### Instructions for the task
Your answer must consist of exactly the lines below, starting with the line with "gerado exclusivamente quando" and going on through the line with "escolher esta configuração, é", and nothing else.

▼

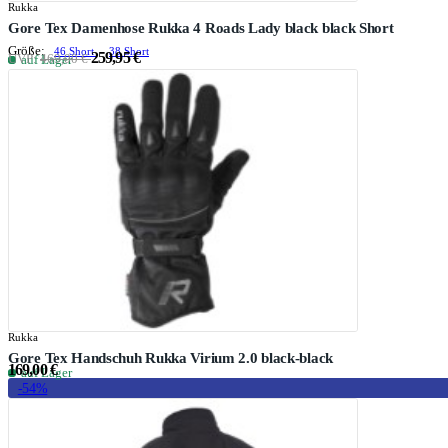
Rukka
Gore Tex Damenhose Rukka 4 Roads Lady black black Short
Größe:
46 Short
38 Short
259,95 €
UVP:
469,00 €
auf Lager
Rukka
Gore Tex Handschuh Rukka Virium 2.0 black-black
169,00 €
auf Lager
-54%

▲
▼

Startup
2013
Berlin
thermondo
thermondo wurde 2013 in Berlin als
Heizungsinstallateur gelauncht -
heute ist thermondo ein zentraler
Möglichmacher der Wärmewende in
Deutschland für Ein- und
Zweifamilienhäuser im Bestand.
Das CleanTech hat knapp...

▲
▼

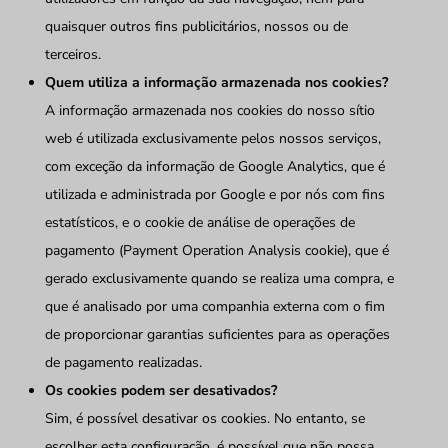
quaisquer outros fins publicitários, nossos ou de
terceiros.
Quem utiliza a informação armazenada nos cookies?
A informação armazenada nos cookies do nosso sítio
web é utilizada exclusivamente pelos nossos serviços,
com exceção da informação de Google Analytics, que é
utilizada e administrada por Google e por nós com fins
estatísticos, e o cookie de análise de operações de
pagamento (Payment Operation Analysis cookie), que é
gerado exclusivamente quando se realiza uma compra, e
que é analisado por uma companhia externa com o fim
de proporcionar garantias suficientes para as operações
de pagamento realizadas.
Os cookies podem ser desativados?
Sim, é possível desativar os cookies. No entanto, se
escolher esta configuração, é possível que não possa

▲

### Response to this exercise
gerado exclusivamente quando se realiza uma compra, e
que é analisado por uma companhia externa com o fim
de proporcionar garantias suficientes para as operações
de pagamento realizadas.
Os cookies podem ser desativados?
Sim, é possível desativar os cookies. No entanto, se
escolher esta configuração, é possível que não possa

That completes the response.